On vogue toujours entre le présent (1933) et le passé. Cette fois, nous sommes à l’époque de la Révolution française, et un Rougemont vengeur est toujours à la recherche du fameux vampire, le Prince de la nuit.
Mais on voit de plus en plus Vincent Rougement et sa fiancée élise qui ne croit pas un mot de cette histoire de vampire qu’il raconte, et qui, par ailleurs, se sent attirée par Vladimir Kergan, le célèbre violoniste qui n'est autre, bien sûr, que l’éternel Prince de la nuit.
La fin est vraiment bien faite, qui laisse une ouverture, mais ne nous laisse pas nous, sur notre faim.
BEAUCOUP MIEUX... 6 étoiles

Comme les précédents volumes de cette saga on navigue dans celui-ci entre le passé lointain de la famille Rougemont et les années 1930 où se déroule l’histoire…
Au début de cet épisode, nous découvrons (comme dans les deux précédents volumes) un membre de la famille Rougemont qui a voué sa vie à pourchasser le fameux «Prince de la nuit», ici Armand de Rougemont peu après la révolution Française aux alentours de l’année 1793 et en parallèle bien sûr toujours Vincent Rougemont le dernier héritier mâle de cette famille vivant à Paris en 1933.

Vincent a réuni des preuves des meurtres commis par le fameux violoniste slave Vladimir Kergan qu’il sait maintenant être le vampire qui se fait appeler le «Prince de la nuit», et les publie dans son journal…
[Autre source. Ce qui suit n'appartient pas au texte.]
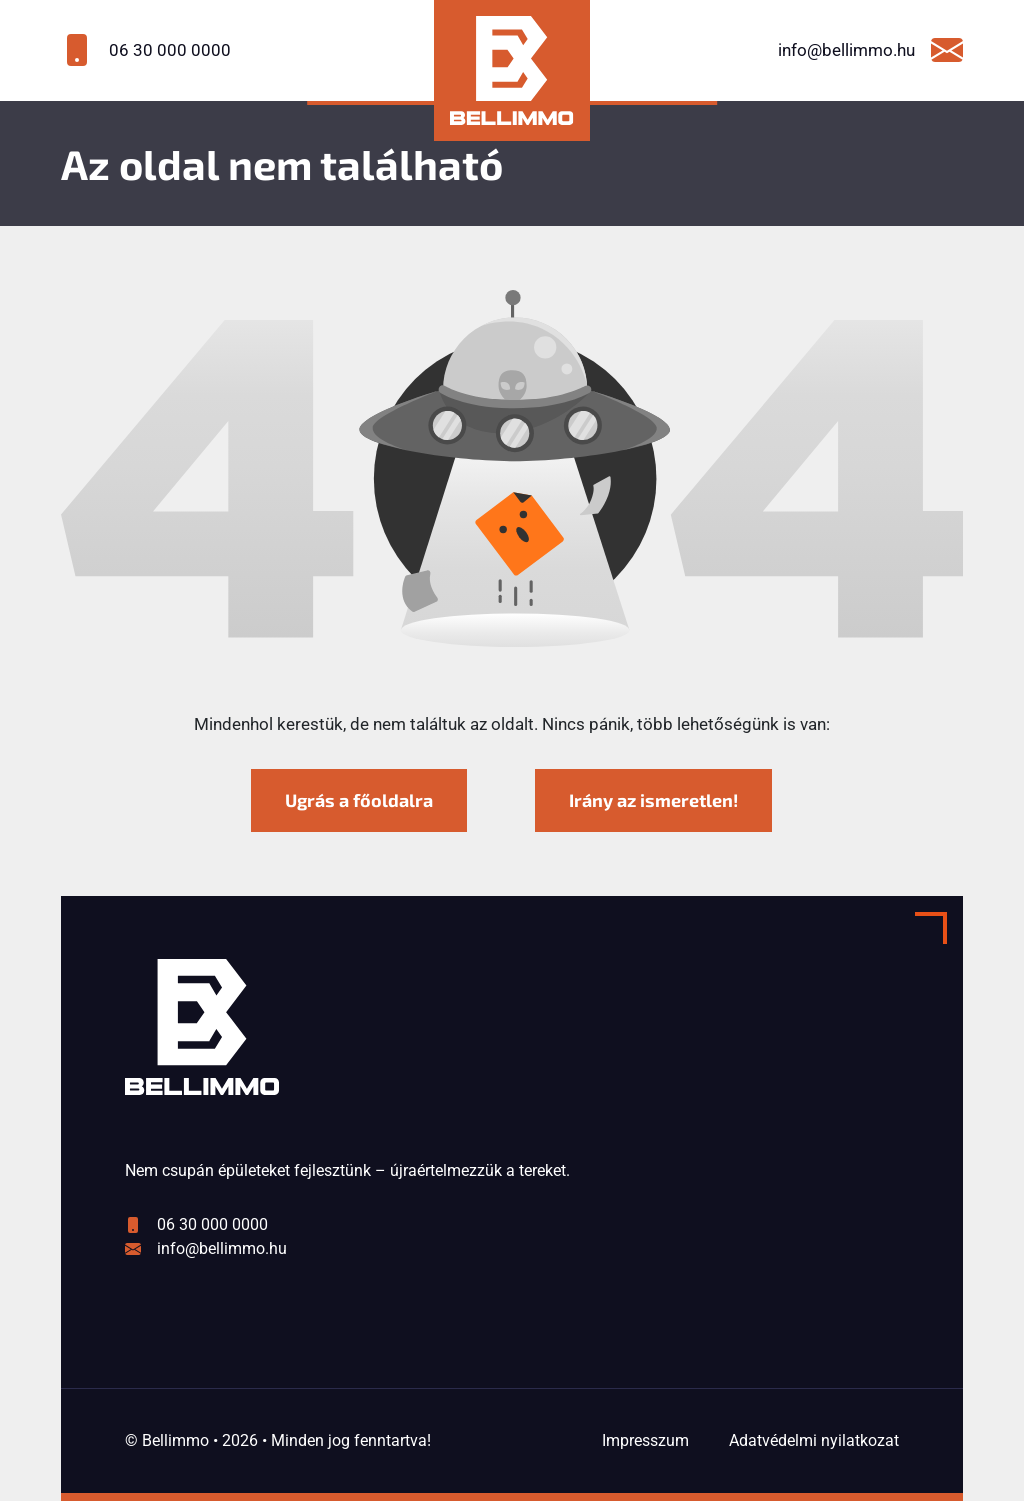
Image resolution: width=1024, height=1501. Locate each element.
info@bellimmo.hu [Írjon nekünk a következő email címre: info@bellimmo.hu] (222, 1248)
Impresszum (645, 1440)
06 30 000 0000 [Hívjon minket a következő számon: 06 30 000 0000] (212, 1224)
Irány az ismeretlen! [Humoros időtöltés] (653, 800)
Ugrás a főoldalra (359, 800)
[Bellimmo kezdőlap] (511, 70)
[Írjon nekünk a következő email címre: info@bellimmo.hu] (845, 50)
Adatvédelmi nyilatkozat (814, 1440)
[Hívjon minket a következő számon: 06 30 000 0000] (178, 50)
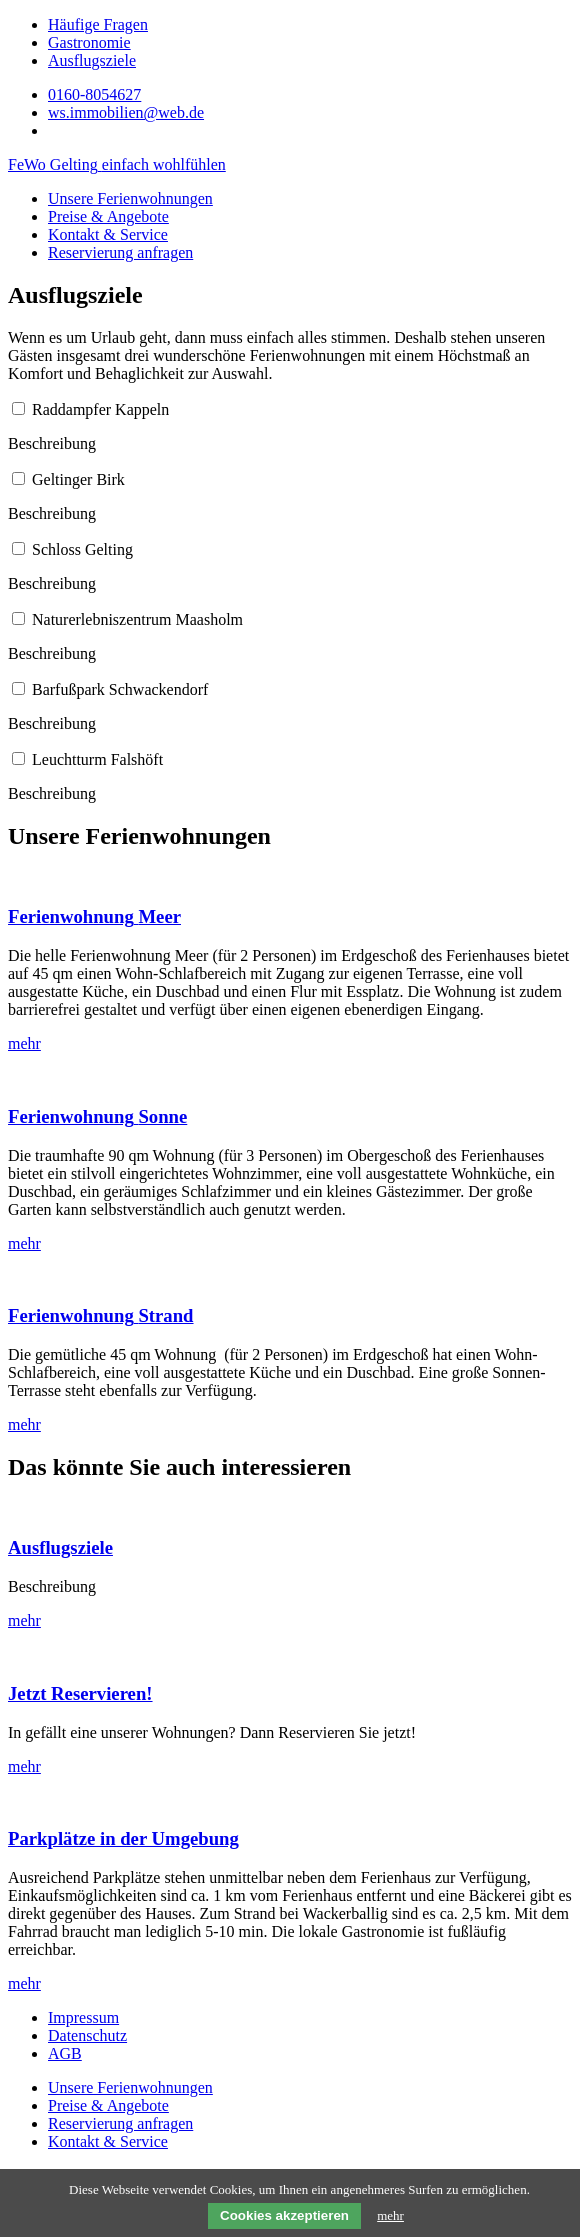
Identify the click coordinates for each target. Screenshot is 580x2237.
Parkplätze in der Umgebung (123, 1838)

Kergan ne tarde pas à réagir et fixe à Vincent un rendez-vous dans l’ancien château de la famille Rougemont maintenant à l’état de ruines, et pour s’assurer de la venue de Vincent, Kergan enlève Elise son ancienne fiancée…

Les couleurs de cet album sont toujours aussi belles et je dois dire que M. Yves Swolfs semble aussi à l’aise avec les dessins de la révolution française qu’avec le Moyen-Âge où pourtant il excelle… ainsi les uniformes des révolutionnaires sont-ils vraiment dessinés avec un grand soin… ici de plus, grâce à ses sublimes dessins, il arrive à nous faire partager des moments de grande sensualité malgré le sang qui coule…
Mention spéciale encore une fois aux dessins du visage du débonnaire Commissaire Durieux dont la ressemblance avec l’acteur Jean GABIN ne cesse de m’étonner… ou devrais-je dire de me hanter…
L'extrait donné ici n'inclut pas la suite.